All in all, based on the reporting I find the "it was intended in a friendly manner" rather unconvincing, even when we give people the benefit of the doubt. Was it truly "racist"? I don't know; I'll withhold that judgement. But at the very least it strikes me as insensitive and unkind.
- Mr. Diaz never worked for Tesla. He was a contract employee who worked for Citistaff.
- Mr. Diaz worked as an elevator operator at the Fremont factory for nine months, from June 2015 to March 2016.
- In addition to Mr. Diaz, three other witnesses (all non-Tesla contract employees) testified at trial that they regularly heard racial slurs (including the n-word) on the Fremont factory floor. While they all agreed that the use of the n-word was not appropriate in the workplace, they also agreed that most of the time they thought the language was used in a “friendly” manner and usually by African-American colleagues. They also told the jury about racist graffiti in the bathrooms, which was removed by our janitorial staff;
- There was no witness testimony or other evidence that anyone ever heard the n-word used toward Mr. Diaz.
- Mr. Diaz made written complaints to his non-Tesla supervisors. Those were well-documented in the nine months he worked at our factory. But he didn’t make any complaints about the n-word until after he was not hired full-time by Tesla – and after he hired an attorney.
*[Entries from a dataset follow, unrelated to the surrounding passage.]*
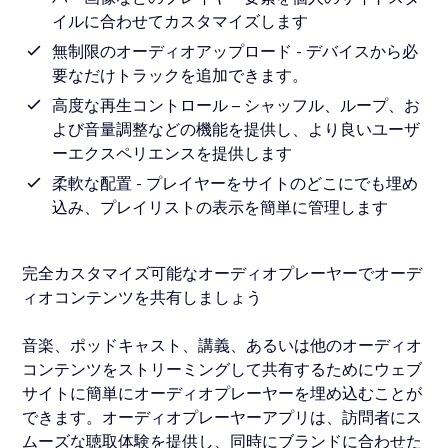
イルに合わせてカスタマイズします
無制限のオーディオアップロード - デバイスから必
要なだけトラックを追加できます。
高度な再生コントロール – シャッフル、ループ、お
よび音量調整などの機能を提供し、より良いユーザ
ーエクスペリエンスを提供します
柔軟な配置 - プレイヤーをサイトのどこにでも埋め
込み、プレイリストの表示を簡単に管理します
完全カスタマイズ可能なオーディオプレーヤーでオーデ
ィオコンテンツを共有しましょう
音楽、ポッドキャスト、講義、あるいは他のオーディオ
コンテンツをストリーミングして共有するためにウェブ
サイトに簡単にオーディオプレーヤーを埋め込むことが
できます。オーディオプレーヤーアプリは、訪問者にス
ムーズな聴取体験を提供し、同時にブランドに合わせた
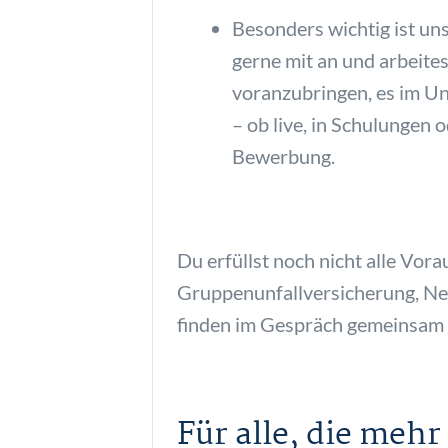
Besonders wichtig ist u
gerne mit an und arbeite
voranzubringen, es im 
– ob live, in Schulungen 
Bewerbung.
Du erfüllst noch nicht alle Vor
Gruppenunfallversicherung, Ne
finden im Gespräch gemeinsam h
Für alle, die mehr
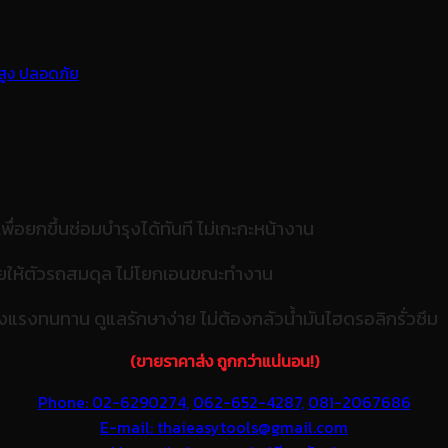
ื่อยกขึ้นซ่อมบำรุงได้ทันที ไม่เกะกะหน้างาน
่วยให้ตัวรถสมดุล ไม่โยกเอนขณะทำงาน
รงทนทาน ดูแลรักษาง่าย ไม่ต้องกลัวน้ำมันไฮดรอลิกรั่วซึม
(ขายราคาส่ง ถูกกว่าแน่นอน!)
Phone: 02-6290274,
062-652-4287,
081-2067686
E-mail: thaieasytools@gmail.com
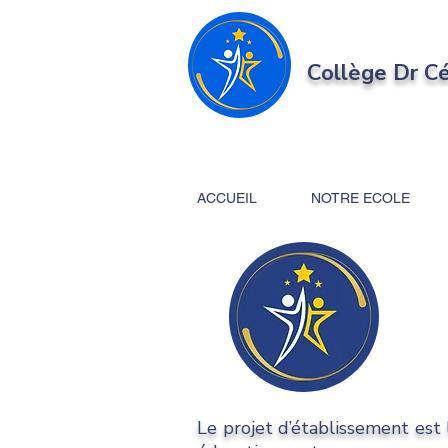
Collège Dr C
ACCUEIL
NOTRE ECOLE
Le projet d’établissement est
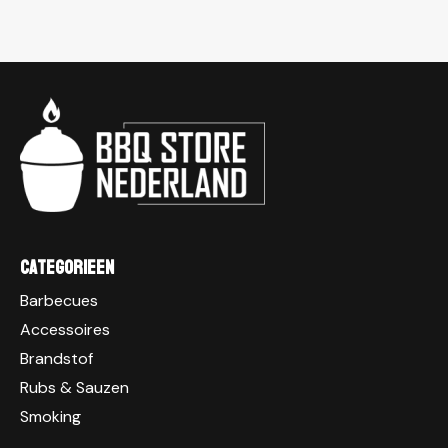
Categorieen
Barbecues
Accessoires
Brandstof
Rubs & Sauzen
Smoking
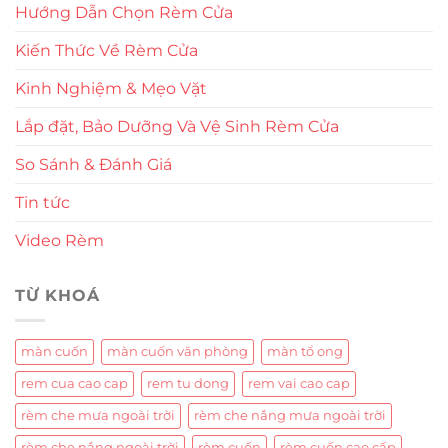
Hướng Dẫn Chọn Rèm Cửa
Kiến Thức Về Rèm Cửa
Kinh Nghiệm & Mẹo Vặt
Lắp đặt, Bảo Dưỡng Và Vệ Sinh Rèm Cửa
So Sánh & Đánh Giá
Tin tức
Video Rèm
TỪ KHOÁ
màn cuốn
màn cuốn văn phòng
màn tổ ong
rem cua cao cap
rem tu dong
rem vai cao cap
rèm che mưa ngoài trời
rèm che nắng mưa ngoài trời
rèm che nắng ngoài trời
rèm cuốn
rèm cuốn cao cấp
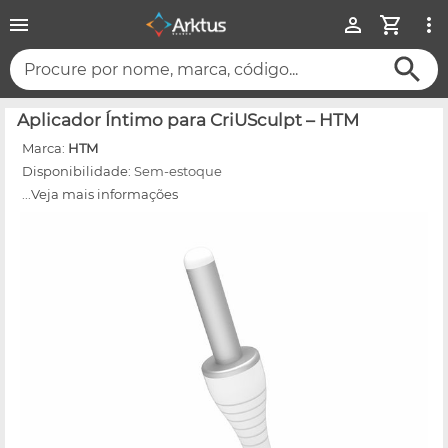
Procure por nome, marca, código...
Aplicador Íntimo para CriUSculpt – HTM
Marca:
HTM
Disponibilidade:
Sem-estoque
...Veja mais informações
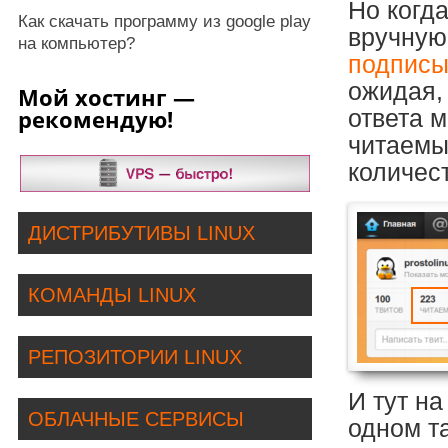
Но когда
Как скачать программу из google play
вручную
на компьютер?
подписыв
ожидая, 
Мой хостинг —
рекомендую!
ответа м
читаемы
количес
ДИСТРИБУТИВЫ LINUX
КОМАНДЫ LINUX
РЕПОЗИТОРИИ LINUX
И тут н
ОБЛАЧНЫЕ СЕРВИСЫ
одном та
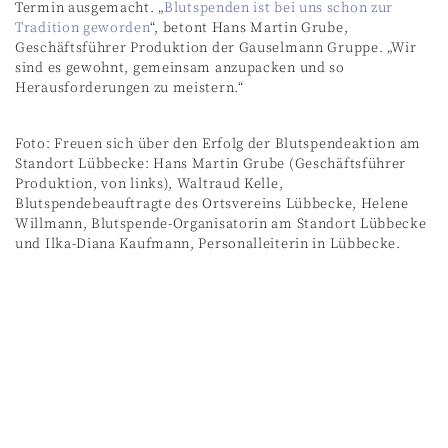
Termin ausgemacht. „
Blutspenden ist bei uns schon zur
Tradition geworden
“, betont Hans Martin Grube,
Geschäftsführer Produktion der Gauselmann Gruppe. „Wir
sind es gewohnt, gemeinsam anzupacken und so
Herausforderungen zu meistern.“
Foto: Freuen sich über den Erfolg der Blutspendeaktion am
Standort Lübbecke: Hans Martin Grube (Geschäftsführer
Produktion, von links), Waltraud Kelle,
Blutspendebeauftragte des Ortsvereins Lübbecke, Helene
Willmann, Blutspende-Organisatorin am Standort Lübbecke
und Ilka-Diana Kaufmann, Personalleiterin in Lübbecke.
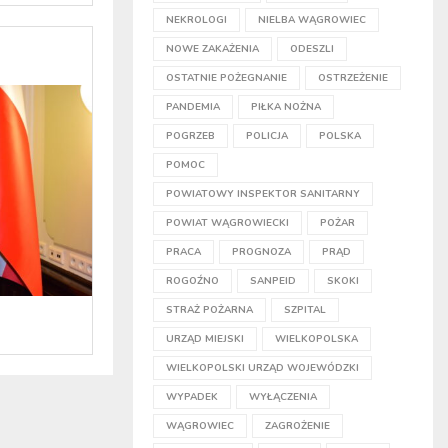
NEKROLOGI
NIELBA WĄGROWIEC
NOWE ZAKAŻENIA
ODESZLI
OSTATNIE POŻEGNANIE
OSTRZEŻENIE
PANDEMIA
PIŁKA NOŻNA
POGRZEB
POLICJA
POLSKA
POMOC
POWIATOWY INSPEKTOR SANITARNY
POWIAT WĄGROWIECKI
POŻAR
PRACA
PROGNOZA
PRĄD
ROGOŹNO
SANPEID
SKOKI
STRAŻ POŻARNA
SZPITAL
URZĄD MIEJSKI
WIELKOPOLSKA
WIELKOPOLSKI URZĄD WOJEWÓDZKI
WYPADEK
WYŁĄCZENIA
WĄGROWIEC
ZAGROŻENIE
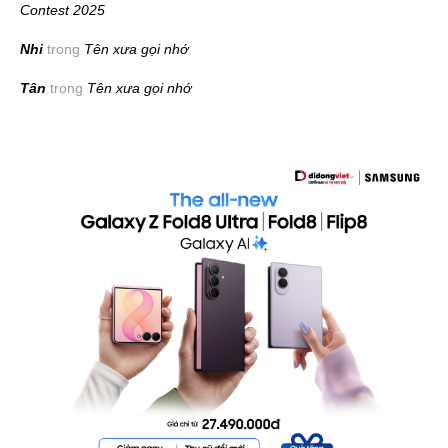
Contest 2025
Nhi
trong
Tên xưa gọi nhớ
Tân
trong
Tên xưa gọi nhớ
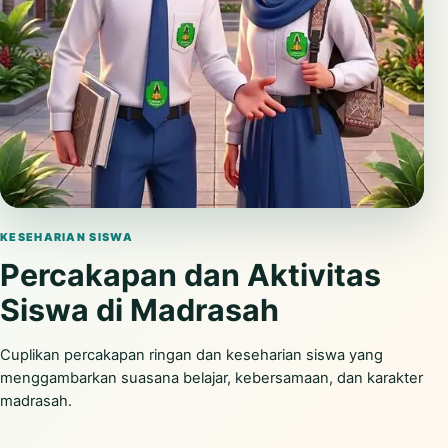
Putar video
KESEHARIAN SISWA
Percakapan dan Aktivitas
Siswa di Madrasah
Cuplikan percakapan ringan dan keseharian siswa yang
menggambarkan suasana belajar, kebersamaan, dan karakter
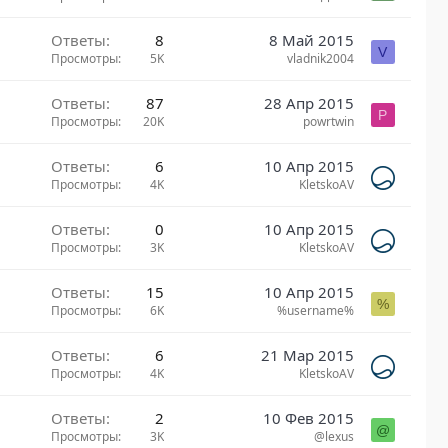
Ответы
8
8 Май 2015
V
Просмотры
5K
vladnik2004
Ответы
87
28 Апр 2015
P
Просмотры
20K
powrtwin
Ответы
6
10 Апр 2015
Просмотры
4K
KletskoAV
Ответы
0
10 Апр 2015
Просмотры
3K
KletskoAV
Ответы
15
10 Апр 2015
%
Просмотры
6K
%username%
Ответы
6
21 Мар 2015
Просмотры
4K
KletskoAV
Ответы
2
10 Фев 2015
@
Просмотры
3K
@lexus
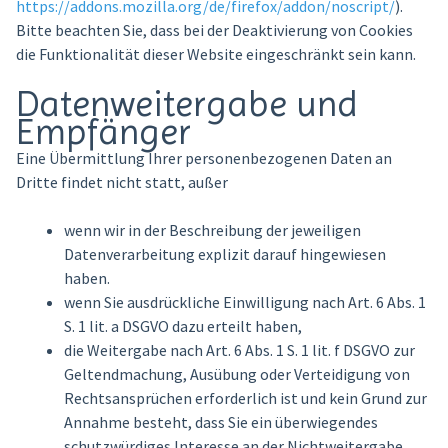
https://addons.mozilla.org/de/firefox/addon/noscript/
).
Bitte beachten Sie, dass bei der Deaktivierung von Cookies
die Funktionalität dieser Website eingeschränkt sein kann.
Datenweitergabe und
Empfänger
Eine Übermittlung Ihrer personenbezogenen Daten an
Dritte findet nicht statt, außer
wenn wir in der Beschreibung der jeweiligen
Datenverarbeitung explizit darauf hingewiesen
haben.
wenn Sie ausdrückliche Einwilligung nach Art. 6 Abs. 1
S. 1 lit. a DSGVO dazu erteilt haben,
die Weitergabe nach Art. 6 Abs. 1 S. 1 lit. f DSGVO zur
Geltendmachung, Ausübung oder Verteidigung von
Rechtsansprüchen erforderlich ist und kein Grund zur
Annahme besteht, dass Sie ein überwiegendes
schutzwürdiges Interesse an der Nichtweitergabe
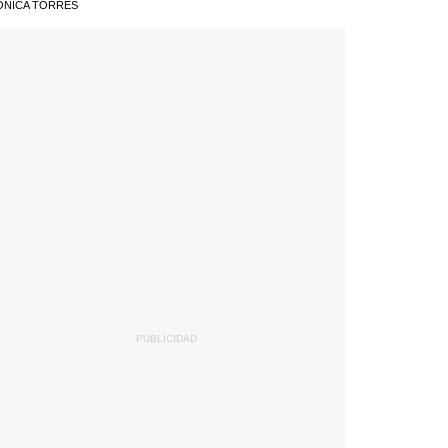
ÓNICA TORRES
- The three times that Mr. Diaz did complain about harassment, Tesla stepped in and made sure responsive and timely action was taken by the staffing agencies: two contractors were fired and one was suspended (who had drawn a racially offensive cartoon). Mr. Diaz himself testified that he was “very satisfied” with the results of one of the investigations, and he agreed that there was follow-up on each of his complaints.
- Even though Mr. Diaz now complains about racial harassment at Fremont, at the time he said he was being harassed, he recommended to his son and daughter – while they were all living together in the same home – that they work at Tesla with him.
> an arbitrator hired by Tesla to resolve the case in a series of closed-door hearings agreed the slurs weren't racist. Rather, they were "consistent with lyrics and images commonly found in rap songs and freestyle rap competitions," retired Marin County Judge Lynn Duryee wrote in a decision reviewed by Protocol. In a footnote, Duryee cited lyrics on genius.com for a song by Insanity, a little-known Canadian rapper.
Sadly, his victory will no doubt lead to fewer low paid roles in big firms as CEOs will not like it that even the littlest man or woman can hold behemoths to account: a big motivator for automation.
Personally, if i found my working conditions inadequate, i'd just leave and look for different opportunities because to a relatively low paid people like myself getting on any sort of a blacklist or getting negative publicity would be career ending, i probably could not afford court expenses or the mental toll something like that would take, and just generally am not a person who'd want to sue others and stir trouble (like many people, i'd assume), but what other reasons are there for people to look at employment and lawsuits as an unethical "get rich quick" scheme?
Disclaimer: don't assume that i condone any of the above or would like to see a world in which abusive behaviour cannot rightfully be settled in court. However, I'm curious about the mechanisms in place to prevent the exploitation of the court system. This is especially relevant because of patent trolling and insurance fraud in certain countries.